REQUIRED WORK
Lines holding the string "each" are the ones to copy; find them all in the data.

= Beginning of Section =

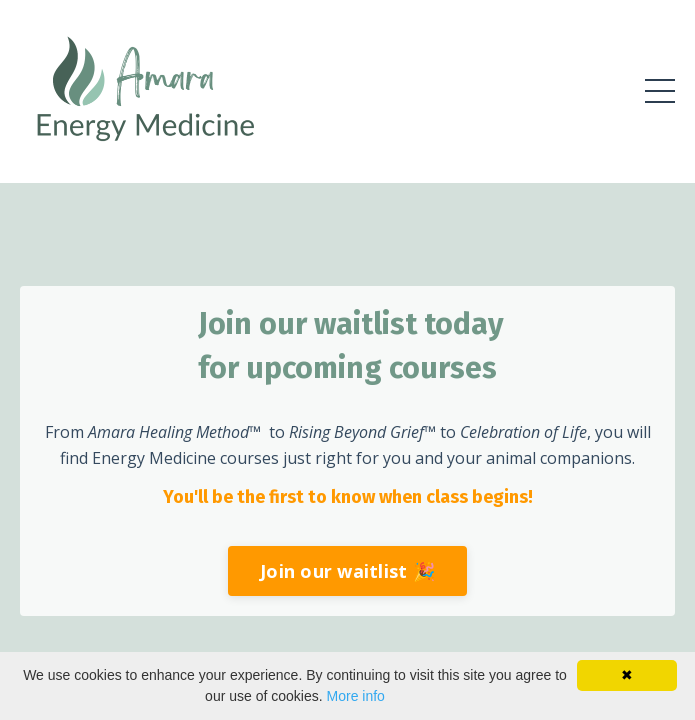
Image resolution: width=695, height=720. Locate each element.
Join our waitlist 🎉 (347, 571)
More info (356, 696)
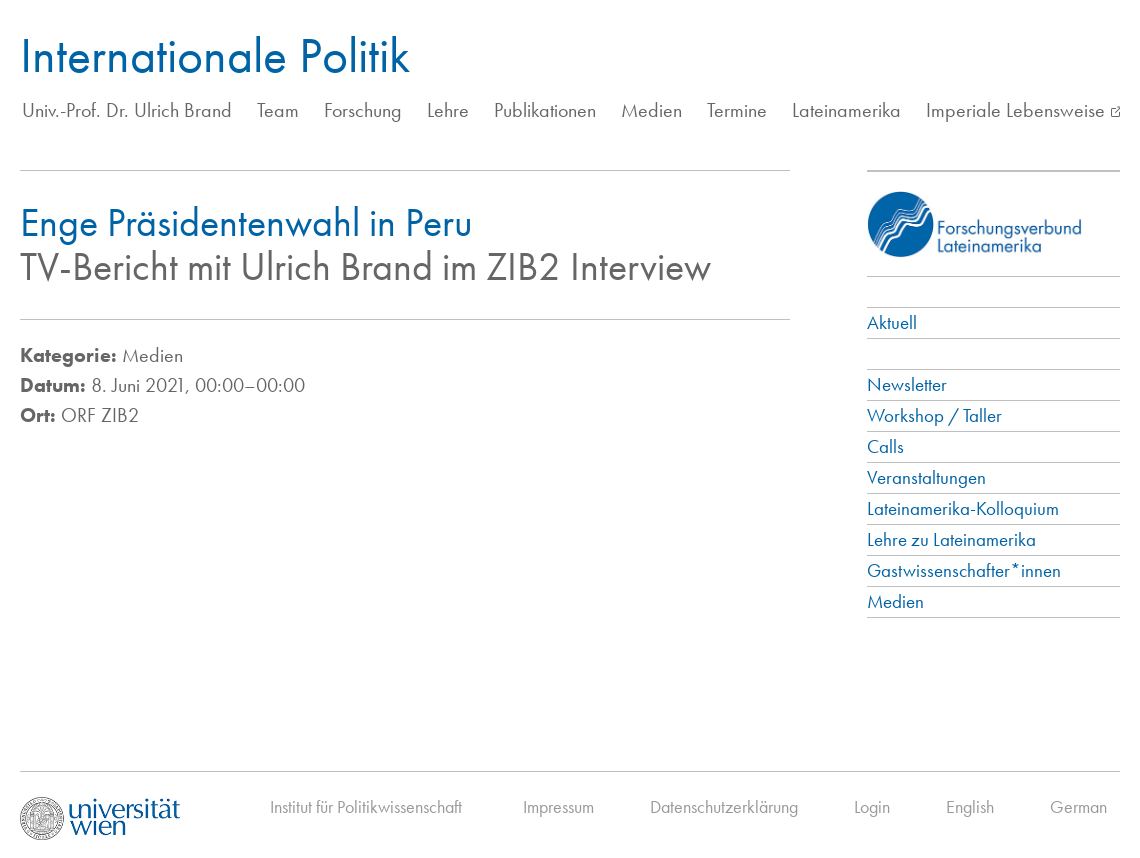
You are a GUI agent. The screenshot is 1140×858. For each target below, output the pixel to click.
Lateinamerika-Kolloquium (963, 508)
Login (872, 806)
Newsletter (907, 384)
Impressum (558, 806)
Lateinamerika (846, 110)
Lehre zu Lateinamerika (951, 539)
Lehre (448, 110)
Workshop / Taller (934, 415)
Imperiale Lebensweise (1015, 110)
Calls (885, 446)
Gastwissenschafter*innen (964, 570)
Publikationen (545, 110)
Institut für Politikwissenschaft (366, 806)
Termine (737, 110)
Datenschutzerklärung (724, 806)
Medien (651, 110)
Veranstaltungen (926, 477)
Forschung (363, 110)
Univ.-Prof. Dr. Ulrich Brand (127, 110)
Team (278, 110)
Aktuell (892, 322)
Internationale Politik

= End of Section =

SOLUTION TO THIS PROBLEM
Image resolution: width=695, height=720. Locate each element.
You are a GUI agent. The screenshot is 1140×858. For each target below, output the pixel to click.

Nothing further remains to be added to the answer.